←back to thread

293 points lapnect | 5 comments | | HN request time: 0.645s | source
1. alecco ◴[] No.42155767[source]
Is it possible to do this locally with open source software? I have a lot of accounting PDFs to convert but due to privacy concerns it should not run in the cloud.
replies(4): >>42155855 #>>42156382 #>>42156587 #>>42156958 #
2. criddell ◴[] No.42155855[source]
Does it have to be open source, or just running locally? The paid version of Acrobat does this well. MacOS has pretty good built-in OCR capabilities and Windows isn’t far behind.

If you have the hardware for it, you can run some LLMs locally. Although for accounting data, I probably wouldn’t trust it.

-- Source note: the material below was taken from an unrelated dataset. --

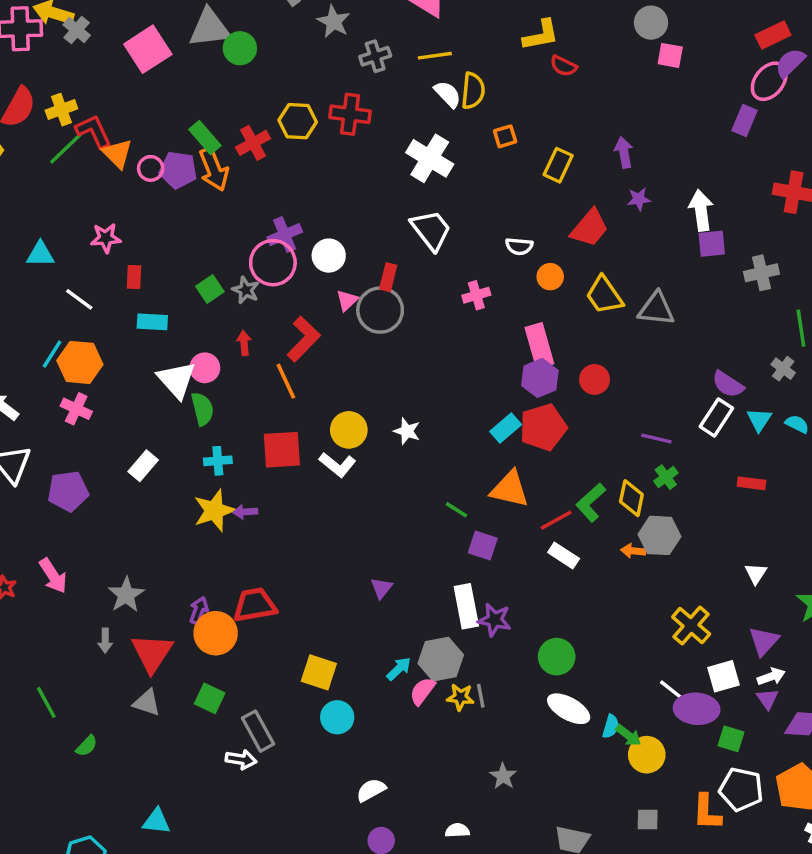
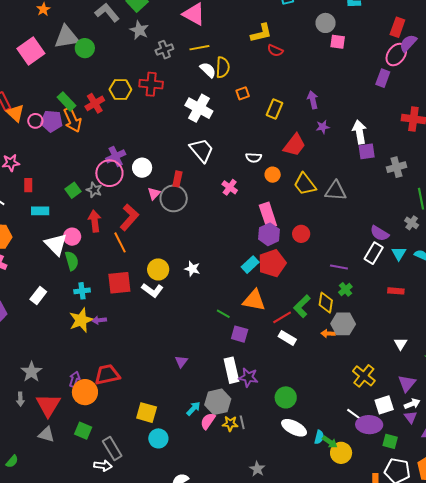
red rectangle: (773, 35) -> (397, 27), turned -42
pink cross: (476, 295) -> (230, 187), turned -35
red arrow: (244, 343) -> (95, 221), size x1.5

3. cess11 ◴[] No.42156382[source]
Either you need to be somewhat tolerant when it comes to misinterpretations and hallucinations, or you'll be proofreading a lot.

A cheap hack is to push the documents through pdftotext from Poppler and if nothing or very little comes out, push them through OCRMyPDF and pipe it to pdftotext. If it's scanned you probably want some flags for deskewing and so on.

To make a bulk load of PDF mostly greppable it's a decent technique, to get every 0 as a 0 you're probably going to proofread every conversion.

4. Eisenstein ◴[] No.42156587[source]
I don't recommend using it for anything important unless you very diligently proofread it, but I made one that runs locally that I linked to elsewhere in this post:

* https://news.ycombinator.com/item?id=42155548

5. bugglebeetle ◴[] No.42156958[source]
Yes, Docling and Marker do very similar things and can be run fully locally.